We can offer support to someone who might be suicidal by:
Initiating a conversation: Express concern and provide a safe space for the person to share their feelings. Avoid judgmental or dismissive statements – we need to let them know that we are just there to support them.
Saying the words and not getting squeamish: Ask the question directly – “Are you thinking about killing yourself?” or “Are you thinking about suicide?”. We need to show the person that we are not too afraid, too uncomfortable, too sensitive or too busy to talk about the real truth of what they are thinking/feeling. Don’t be vague (saying things like “are you thinking about ending it?” or “are you thinking about hurting yourself?” is not enough).
Not keeping the secret: We need to tell others about someone who is suicidal. Secrets about suicidal thoughts/feelings usually come with feelings of shame, guilt and failure. But these secrets have less power over a person when they are shared. By respectfully helping the person open up to others about what they have been going through, the burden of what they have been carrying can lessen. And the more things are discussed, the more hope and options for support can be realized.
Encouraging professional help: Suggest that the person reaches out to mental health professionals, such as a therapist, counsellor, Mental Health Help-line or hospital/doctor. Offer to help them find resources or accompany them to appointments (or find someone who can), if they are too nervous to go alone.
Removing potential means of self-harm from the immediate area: If we are aware of how the person plans to die, we need to try to remove any concerning items from the immediate environment while the person is actively at risk. This can reduce the likelihood of impulsive actions.

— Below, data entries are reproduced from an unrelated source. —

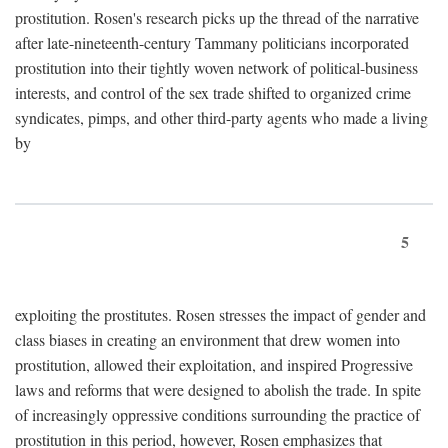
prostitution. Rosen's research picks up the thread of the narrative
after late-nineteenth-century Tammany politicians incorporated
prostitution into their tightly woven network of political-business
interests, and control of the sex trade shifted to organized crime
syndicates, pimps, and other third-party agents who made a living
by
5
exploiting the prostitutes. Rosen stresses the impact of gender and
class biases in creating an environment that drew women into
prostitution, allowed their exploitation, and inspired Progressive
laws and reforms that were designed to abolish the trade. In spite
of increasingly oppressive conditions surrounding the practice of
prostitution in this period, however, Rosen emphasizes that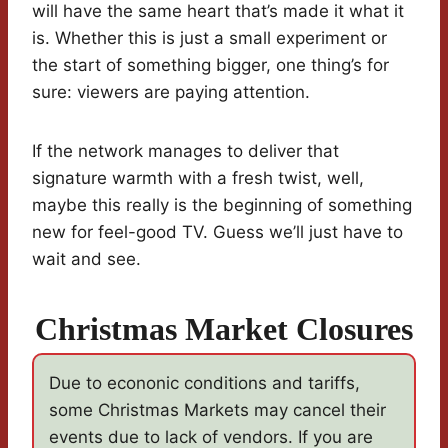
will have the same heart that’s made it what it
is. Whether this is just a small experiment or
the start of something bigger, one thing’s for
sure: viewers are paying attention.
If the network manages to deliver that
signature warmth with a fresh twist, well,
maybe this really is the beginning of something
new for feel-good TV. Guess we’ll just have to
wait and see.
Christmas Market Closures
Due to econonic conditions and tariffs,
some Christmas Markets may cancel their
events due to lack of vendors. If you are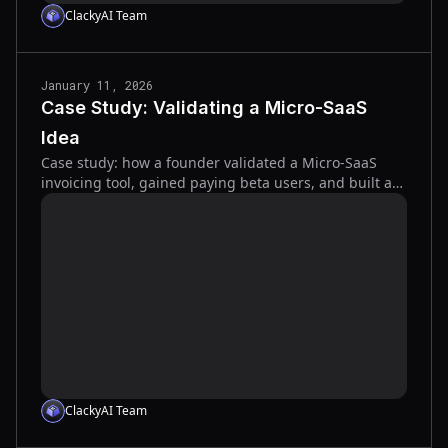
ClackyAI Team
January 11, 2026
Case Study: Validating a Micro-SaaS
Idea
Case study: how a founder validated a Micro-SaaS
invoicing tool, gained paying beta users, and built an
AI-powered MVP in weeks.
ClackyAI Team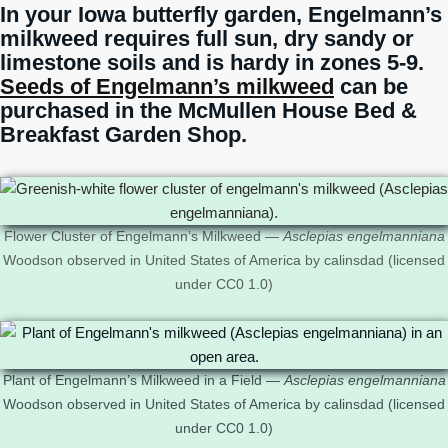
In your Iowa butterfly garden, Engelmann’s
milkweed requires full sun, dry sandy or
limestone soils and is hardy in zones 5-9.
Seeds of Engelmann’s milkweed
can be
purchased in the McMullen House Bed &
Breakfast Garden Shop.
Flower Cluster of Engelmann’s Milkweed —
Asclepias engelmanniana
Woodson observed in United States of America by calinsdad (licensed
under CC0 1.0)
Plant of Engelmann’s Milkweed in a Field —
Asclepias engelmanniana
Woodson observed in United States of America by calinsdad (licensed
under CC0 1.0)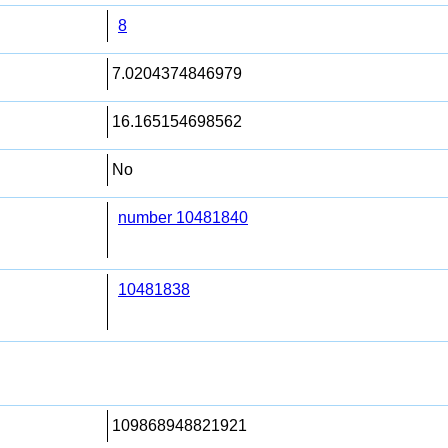
8
7.0204374846979
16.165154698562
No
number 10481840
10481838
109868948821921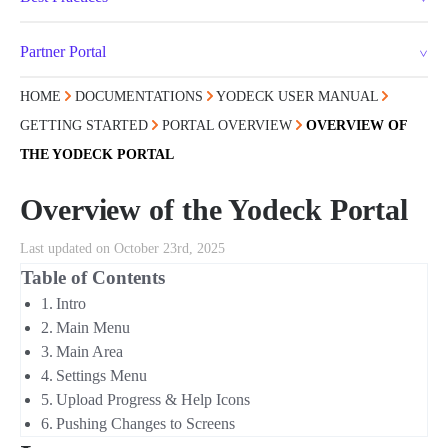
Partner Portal
HOME
DOCUMENTATIONS
YODECK USER MANUAL
GETTING STARTED
PORTAL OVERVIEW
OVERVIEW OF
THE YODECK PORTAL
Overview of the Yodeck Portal
Last updated on October 23rd, 2025
Table of Contents
Intro
Main Menu
Main Area
Settings Menu
Upload Progress & Help Icons
Pushing Changes to Screens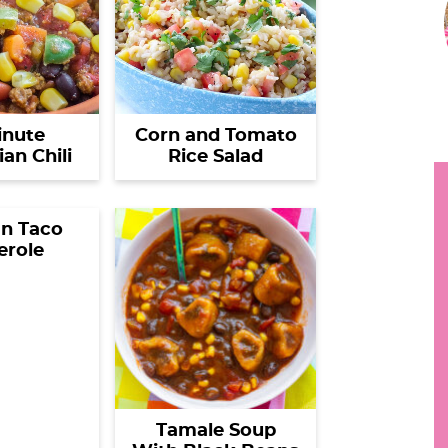
i
h
y
.
r
.
inute
Corn and Tomato
an Chili
Rice Salad
.
i
n Taco
erole
r
Tamale Soup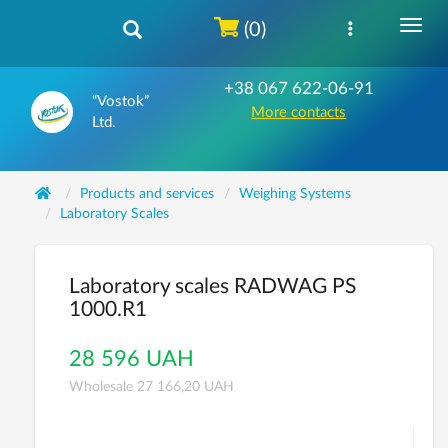
(0)
+38 067 622-06-91
“Vostok”
More contacts
Ltd.
Products and services
Weighing Systems
Laboratory Scales
Laboratory scales RADWAG PS
1000.R1
28 596 UAH
Wholesale 27 166,20 UAH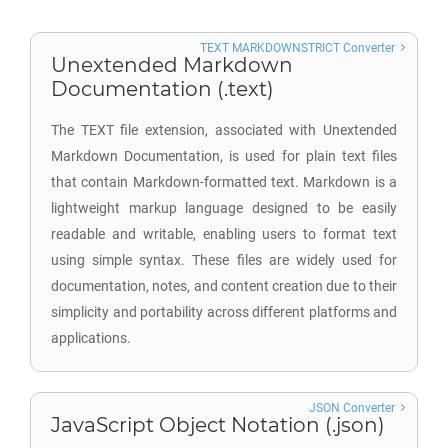
TEXT MARKDOWNSTRICT Converter
Unextended Markdown
Documentation (.text)
The TEXT file extension, associated with Unextended
Markdown Documentation, is used for plain text files
that contain Markdown-formatted text. Markdown is a
lightweight markup language designed to be easily
readable and writable, enabling users to format text
using simple syntax. These files are widely used for
documentation, notes, and content creation due to their
simplicity and portability across different platforms and
applications.
JSON Converter
JavaScript Object Notation (.json)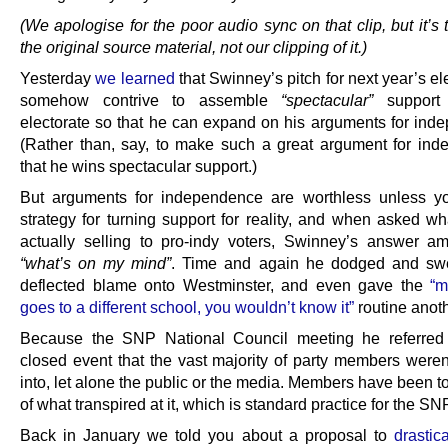
(We apologise for the poor audio sync on that clip, but it’s t
the original source material, not our clipping of it.)
Yesterday
we learned
that Swinney’s pitch for next year’s ele
somehow contrive to assemble
“spectacular”
support 
electorate so that he can expand on his arguments for ind
(Rather than, say, to make such a great argument for in
that he wins spectacular support.)
But arguments for independence are worthless unless y
strategy for turning support for reality, and when asked w
actually selling to pro-indy voters, Swinney’s answer a
“what’s on my mind”
. Time and again he dodged and sw
deflected blame onto Westminster, and even gave the
“m
goes to a different school, you wouldn’t know it”
routine anoth
Because the SNP National Council meeting he referred
closed event that the vast majority of party members weren
into, let alone the public or the media. Members have been t
of what transpired at it, which is standard practice for the SN
Back in January we told you about a proposal to
drastica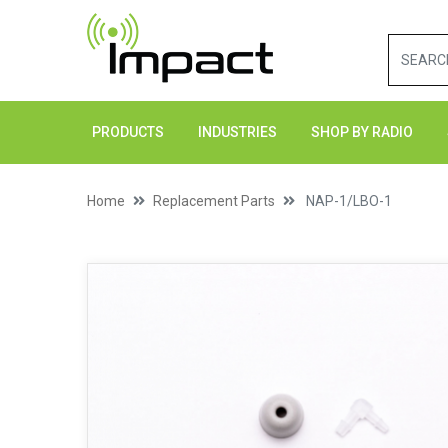
PRODUCTS
INDUSTRIES
SHOP BY RADIO
Home
Replacement Parts
NAP-1/LBO-1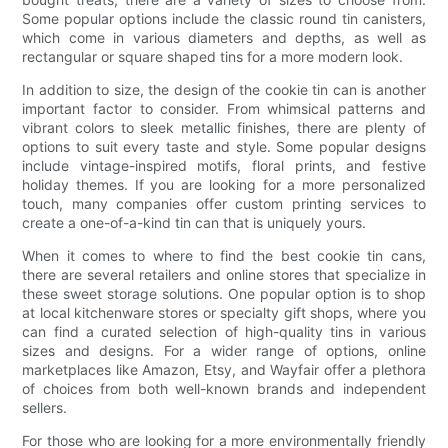
Some popular options include the classic round tin canisters,
which come in various diameters and depths, as well as
rectangular or square shaped tins for a more modern look.
In addition to size, the design of the cookie tin can is another
important factor to consider. From whimsical patterns and
vibrant colors to sleek metallic finishes, there are plenty of
options to suit every taste and style. Some popular designs
include vintage-inspired motifs, floral prints, and festive
holiday themes. If you are looking for a more personalized
touch, many companies offer custom printing services to
create a one-of-a-kind tin can that is uniquely yours.
When it comes to where to find the best cookie tin cans,
there are several retailers and online stores that specialize in
these sweet storage solutions. One popular option is to shop
at local kitchenware stores or specialty gift shops, where you
can find a curated selection of high-quality tins in various
sizes and designs. For a wider range of options, online
marketplaces like Amazon, Etsy, and Wayfair offer a plethora
of choices from both well-known brands and independent
sellers.
For those who are looking for a more environmentally friendly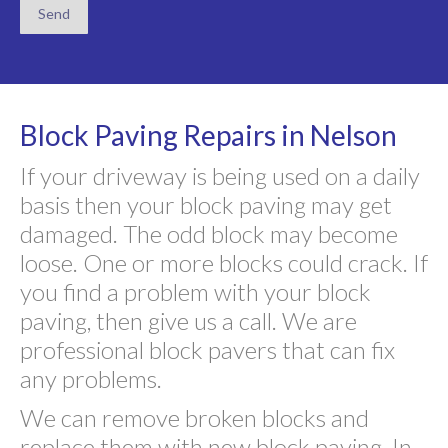
Block Paving Repairs in Nelson
If your driveway is being used on a daily
basis then your block paving may get
damaged. The odd block may become
loose. One or more blocks could crack. If
you find a problem with your block
paving, then give us a call. We are
professional block pavers that can fix
any problems.
We can remove broken blocks and
replace them with new block paving. In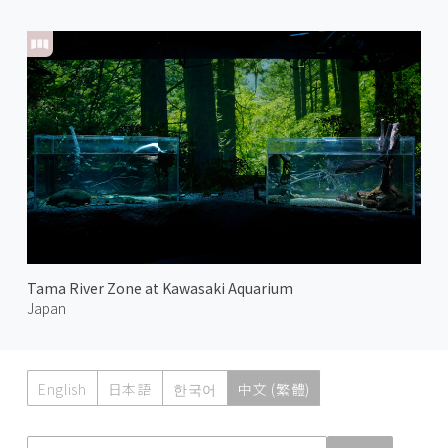
Tama River Zone at Kawasaki Aquarium
Japan
English
日本語
한국어
中文 (繁體)
Atmoph News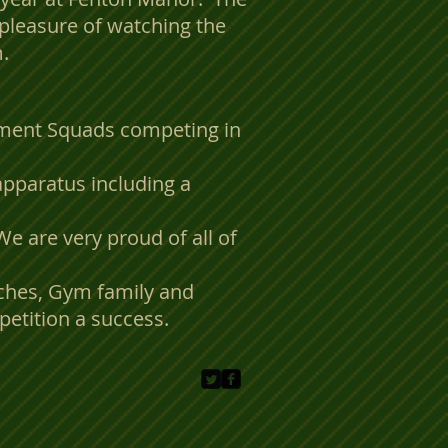
pleasure of watching the
.
pment Squads competing in
apparatus including a
We are very proud of all of
aches, Gym family and
etition a success.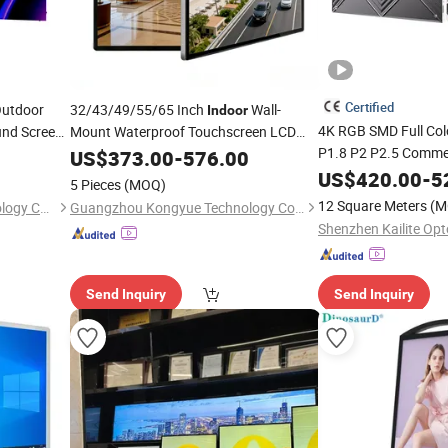
Certified
Outdoor
32/43/49/55/65 Inch
Wall-
Indoor
4K RGB SMD Full Co
und Screen
Mount Waterproof Touchscreen LCD
Signage
P1.8 P2 P2.5 Comme
Video Wall
Digital
US$
373.00
Advertising
-
576.00
Display
Outdoor Fixed
US$
420.00
-
5
Adver
5 Pieces
(MOQ)
Video Wall Billboard
12 Square Meters
(M
Shenzhen Chestnuter Technology Co., Ltd.
Guangzhou Kongyue Technology Co., Ltd
Send Inquiry
Send Inquiry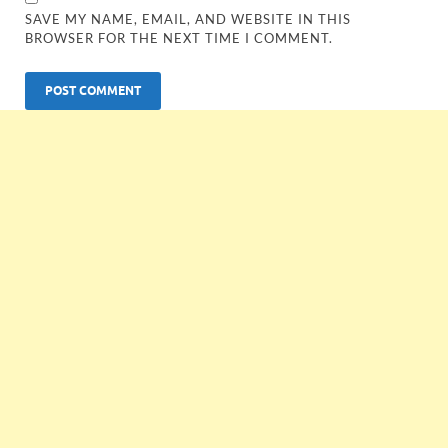
SAVE MY NAME, EMAIL, AND WEBSITE IN THIS
BROWSER FOR THE NEXT TIME I COMMENT.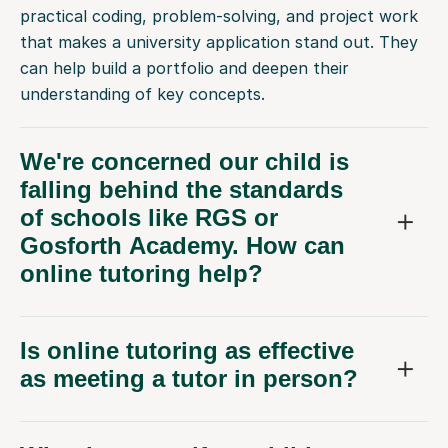
that makes a university application stand out. They
can help build a portfolio and deepen their
understanding of key concepts.
We're concerned our child is
falling behind the standards
of schools like RGS or
Gosforth Academy. How can
online tutoring help?
Is online tutoring as effective
as meeting a tutor in person?
What happens if my child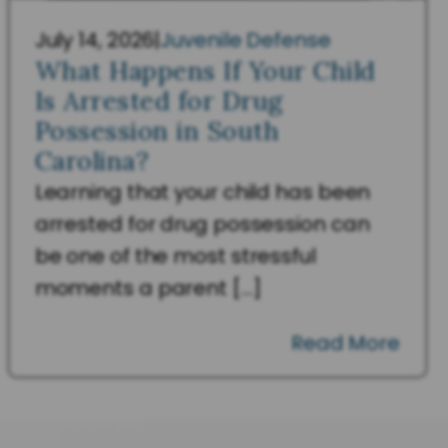
July 14, 2026
|
Juvenile Defense
What Happens If Your Child
Is Arrested for Drug
Possession in South
Carolina?
Learning that your child has been
arrested for drug possession can
be one of the most stressful
moments a parent […]
Read More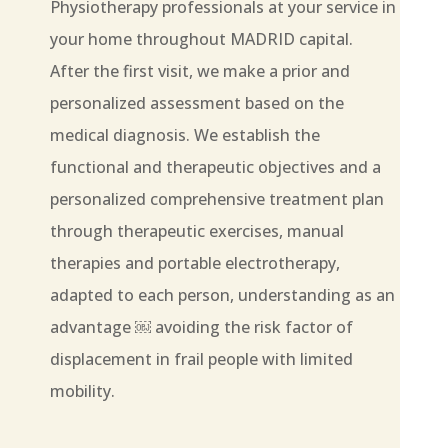
Physiotherapy professionals at your service in
your home throughout MADRID capital.
After the first visit, we make a prior and
personalized assessment based on the
medical diagnosis. We establish the
functional and therapeutic objectives and a
personalized comprehensive treatment plan
through therapeutic exercises, manual
therapies and portable electrotherapy,
adapted to each person, understanding as an
advantage ￼ avoiding the risk factor of
displacement in frail people with limited
mobility.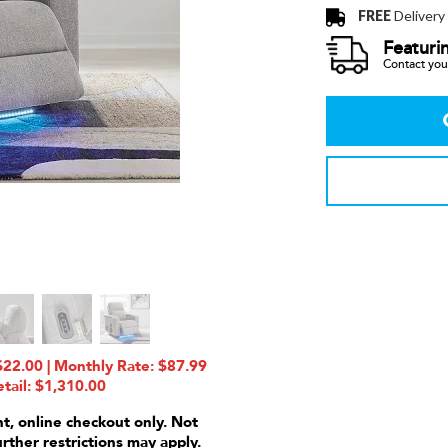
FREE
Delivery
Featuri
Contact your
22.00 | Monthly Rate: $87.99
tail: $1,310.00
nt, online checkout only. Not
urther restrictions may apply.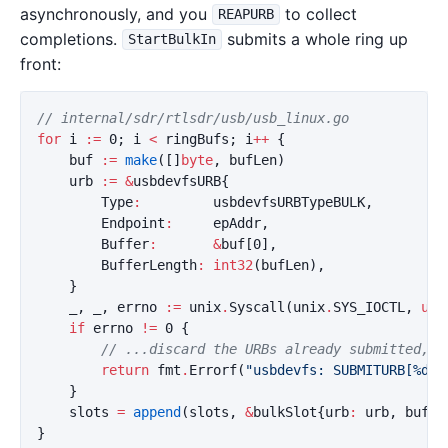
asynchronously, and you
to collect
REAPURB
completions.
submits a whole ring up
StartBulkIn
front:
// internal/sdr/rtlsdr/usb/usb_linux.go
for
i
:=
0
;
i
<
ringBufs
;
i
++
{
buf
:=
make
([]
byte
,
bufLen
)
urb
:=
&
usbdevfsURB
{
Type
:
usbdevfsURBTypeBULK
,
Endpoint
:
epAddr
,
Buffer
:
&
buf
[
0
],
BufferLength
:
int32
(
bufLen
),
}
_
,
_
,
errno
:=
unix
.
Syscall
(
unix
.
SYS_IOCTL
,
uin
if
errno
!=
0
{
// ...discard the URBs already submitted, d
return
fmt
.
Errorf
(
"usbdevfs: SUBMITURB[%d]:
}
slots
=
append
(
slots
,
&
bulkSlot
{
urb
:
urb
,
buf
:
}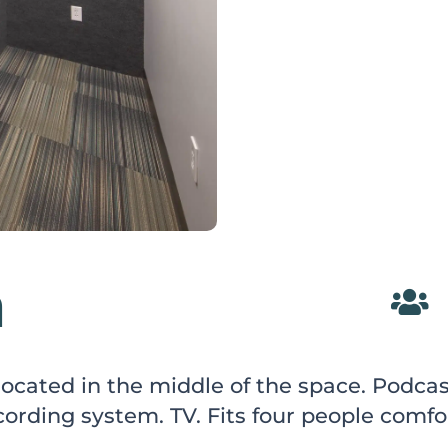
m

 located in the middle of the space. Podc
ording system. TV. Fits four people comfo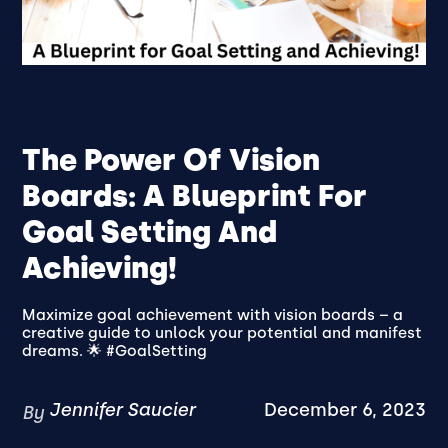
The Power Of Vision
Boards: A Blueprint For
Goal Setting And
Achieving!
Maximize goal achievement with vision boards – a
creative guide to unlock your potential and manifest
dreams. 🌟 #GoalSetting
Jennifer Saucier
December 6, 2023
By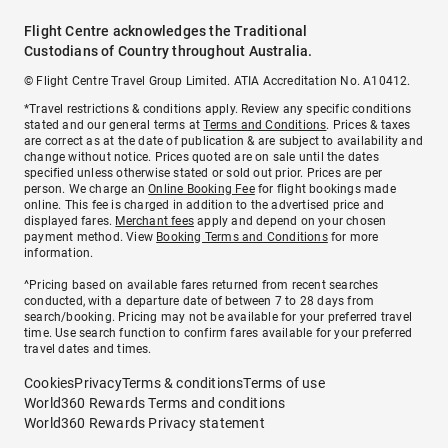
Flight Centre acknowledges the Traditional
Custodians of Country throughout Australia.
© Flight Centre Travel Group Limited. ATIA Accreditation No. A10412.
*Travel restrictions & conditions apply. Review any specific conditions
stated and our general terms at
Terms and Conditions
. Prices & taxes
are correct as at the date of publication & are subject to availability and
change without notice. Prices quoted are on sale until the dates
specified unless otherwise stated or sold out prior. Prices are per
person. We charge an
Online Booking Fee
for flight bookings made
online. This fee is charged in addition to the advertised price and
displayed fares.
Merchant fees
apply and depend on your chosen
payment method. View
Booking Terms and Conditions
for more
information.
^Pricing based on available fares returned from recent searches
conducted, with a departure date of between 7 to 28 days from
search/booking. Pricing may not be available for your preferred travel
time. Use search function to confirm fares available for your preferred
travel dates and times.
Cookies
Privacy
Terms & conditions
Terms of use
World360 Rewards Terms and conditions
World360 Rewards Privacy statement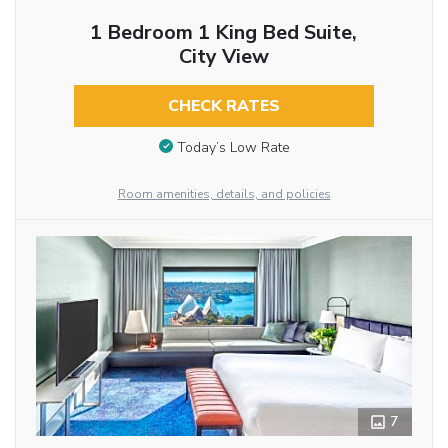
1 Bedroom 1 King Bed Suite,
City View
CHECK RATES
Today’s Low Rate
Room amenities, details, and policies
7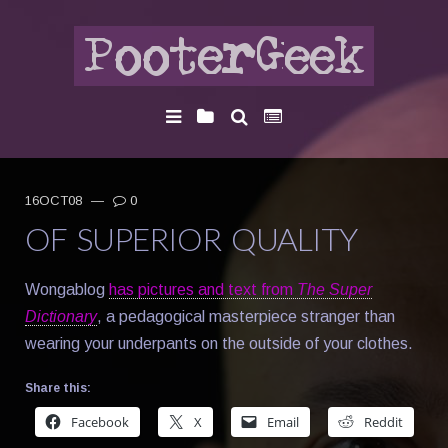
16OCT08
—
0
OF SUPERIOR QUALITY
Wongablog
has pictures and text from
The Super
Dictionary
, a pedagogical masterpiece stranger than
wearing your underpants on the outside of your clothes.
Share this:
Facebook
X
Email
Reddit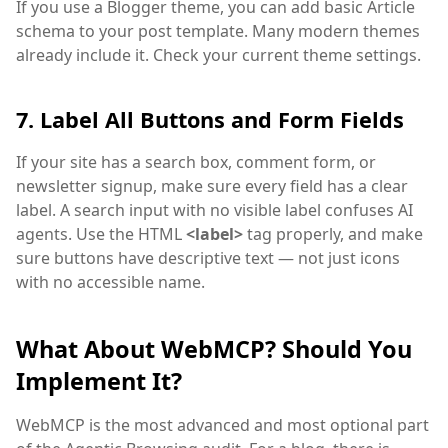
If you use a Blogger theme, you can add basic Article
schema to your post template. Many modern themes
already include it. Check your current theme settings.
7. Label All Buttons and Form Fields
If your site has a search box, comment form, or
newsletter signup, make sure every field has a clear
label. A search input with no visible label confuses AI
agents. Use the HTML
<label>
tag properly, and make
sure buttons have descriptive text — not just icons
with no accessible name.
What About WebMCP? Should You
Implement It?
WebMCP is the most advanced and most optional part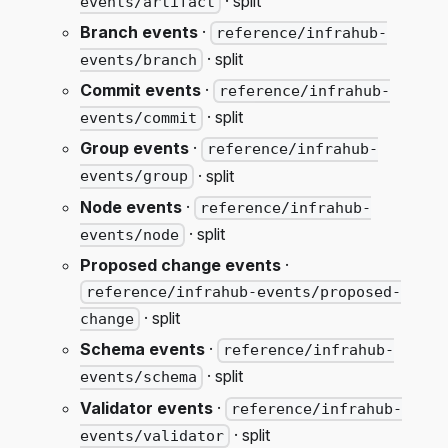
· split
events/artifact
Branch events
·
reference/infrahub-
· split
events/branch
Commit events
·
reference/infrahub-
· split
events/commit
Group events
·
reference/infrahub-
· split
events/group
Node events
·
reference/infrahub-
· split
events/node
Proposed change events
·
reference/infrahub-events/proposed-
· split
change
Schema events
·
reference/infrahub-
· split
events/schema
Validator events
·
reference/infrahub-
· split
events/validator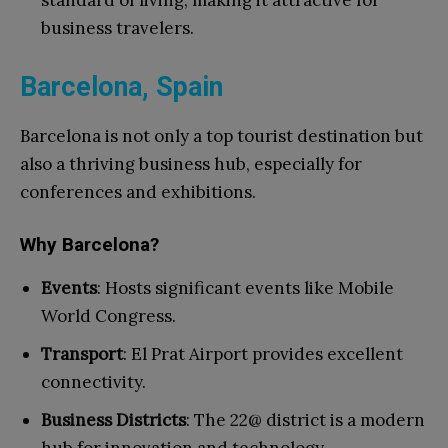
standard of living, making it attractive for
business travelers.
Barcelona, Spain
Barcelona is not only a top tourist destination but
also a thriving business hub, especially for
conferences and exhibitions.
Why Barcelona?
Events
: Hosts significant events like Mobile
World Congress.
Transport
: El Prat Airport provides excellent
connectivity.
Business Districts
: The 22@ district is a modern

Involving trusted individuals: Seek support from the person’s friends, family, or other individuals that they trust. We cannot be this person’s only form of support (for our own sake as well theirs). Building a network of care will help create a stronger protective safety net around the person.
Staying connected and following up: Don’t leave a suicidal person alone. If they have stabilized, we need to continue to check in on them regularly, showing them that we genuinely care about their well-being. Persistent support and follow-up are crucial during the person’s recovery process. The person will likely be embarrassed or feel like they are putting us out, and may not reach out to us on their own after the crisis has settled a bit.
Recognizing the signs of suicidal concerns requires observation and empathy. By paying attention to changes in behavior, mood, and communication, we can better identify someone who may be at risk. And then we can offer them the support that they desperately need. Early intervention and professional assistance can make a significant difference in saving a person’s life. Reach out, listen, and be the compassionate advocate that could potentially make a life-saving impact.
But remember – sometimes, all of our efforts and love are just not enough. People we know will still die by suicide. We can do everything right, and it might still not have the necessary impact on how the person is feeling/thinking. That does not mean we failed. It just means there were other factors, beyond our control, that also influenced that person’s decision.